In conclusione, leggendo il Rapporto ADAPT non serve essere un fine giuslavorista o un analista di altro tipo per rendersi conto di come il nodo focale sia lo scambio tra aumenti contrattuali e benefit. Uno scambio che conviene alla parte datoriale sia sotto il profilo fiscale e sia perché in molti casi il datore – quando non anche il sindacato – ha anche degli interessi specifici nell’ambito di elargizione dei benefit stessi (strutture sanitarie “amiche” e via dicendo…). E, dunque, «Focalizzando l’attenzione sulle dinamiche salariali, si nota come la quasi totalità degli accordi in materia retributiva affronti il tema dalla prospettiva del salario premiante.

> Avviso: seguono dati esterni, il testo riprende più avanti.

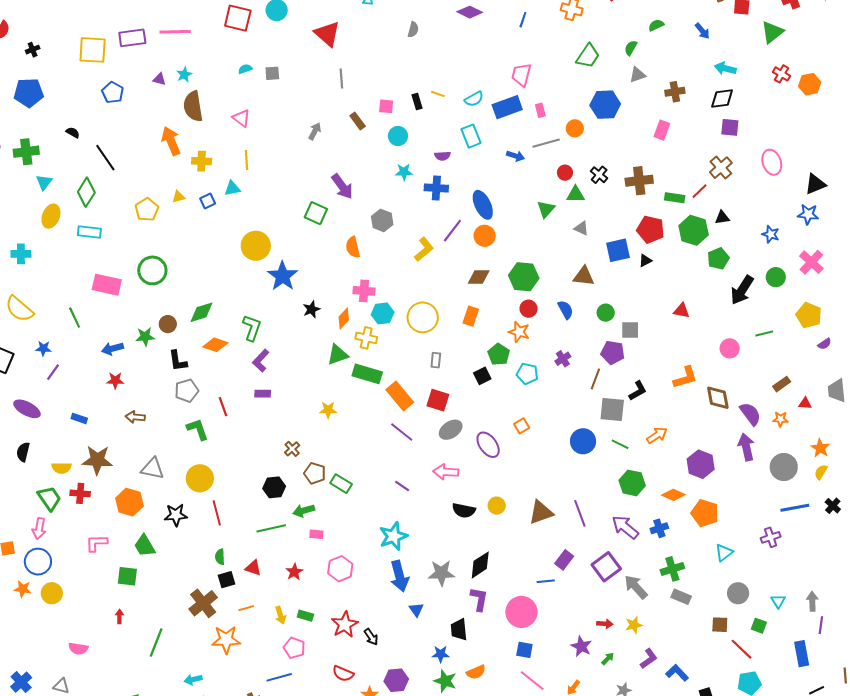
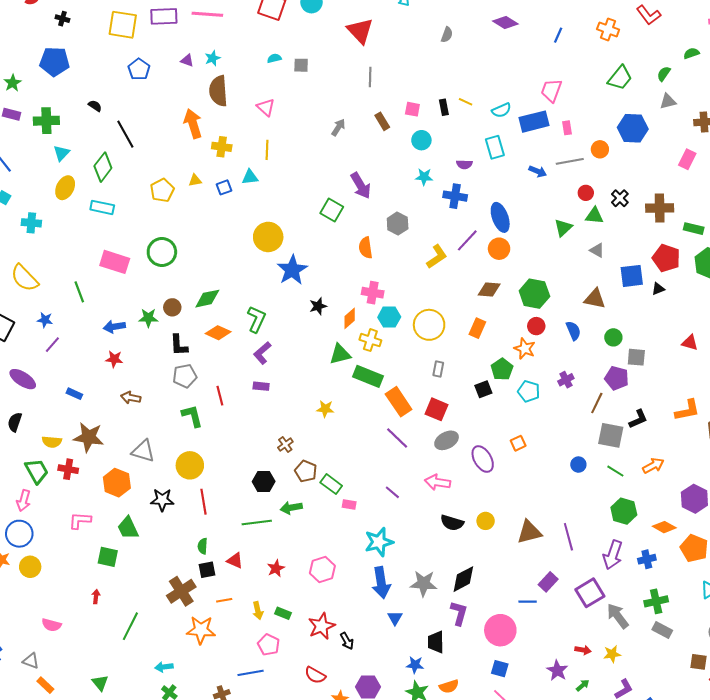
black cross: (33, 50) -> (62, 19), turned 32
blue circle: (583, 441) -> (578, 465), size x0.6
purple arrow: (625, 527) -> (613, 555), turned -116
pink rectangle: (316, 534) -> (349, 505), moved

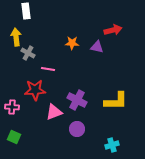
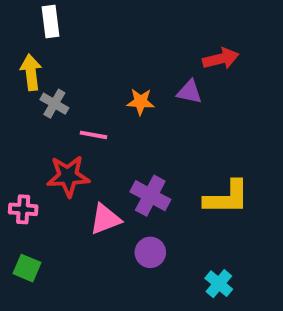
orange star: (72, 43) -> (141, 102), moved
cyan cross: (112, 145) -> (219, 284), turned -32

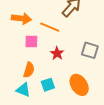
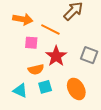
red star: (57, 53) -> (56, 56), size x1.5
orange semicircle: (29, 70) -> (36, 69), moved, turned 56

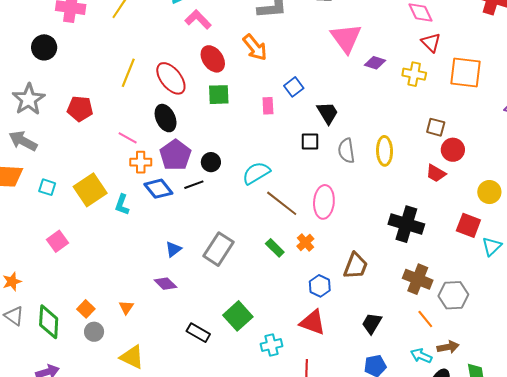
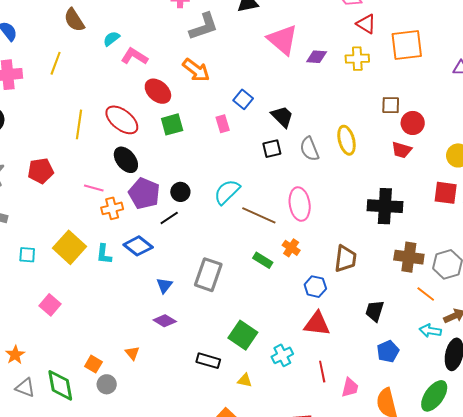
blue diamond: (158, 189) -> (138, 246), moved
yellow triangle: (132, 357) -> (245, 380), moved, size x0.6

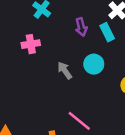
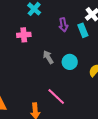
cyan circle: (94, 64) -> (70, 62), moved

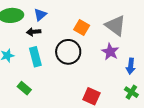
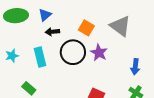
black arrow: (34, 32) -> (52, 32), moved
purple star: (110, 52) -> (99, 53), moved

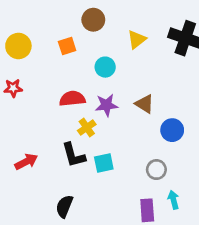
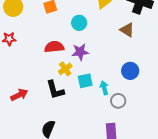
brown triangle: (145, 104) -> (127, 30), moved
cyan square: (104, 163) -> (85, 81), moved
cyan arrow: (173, 200) -> (104, 88), moved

Tra gli obiettivi più ricorrenti per la retribuzione di risultato si rilevano la produttività e l’efficienza economica, che rappresentano il criterio predominante insieme alla redditività e, in misura minore ma comunque significativa, alla qualità. Più della metà degli accordi in materia di premio di risultato prevede l’opzione di welfarizzazione del premio»[2].
Amen.
[1] Cfr. F. Giusti, Il welfare aziendale non compenserà la distruzione dello stato sociale, 05 Giugno 2025, https://www.lantidiplomatico.it/dettnews-il_welfare_aziendale_non_compenser_la_distruzione_dello_stato_sociale/42819_61235/.
[2] La contrattazione collettiva in Italia (2022), XI Rapporto ADAPT. Adapt University Press, 2023, p. XXIII.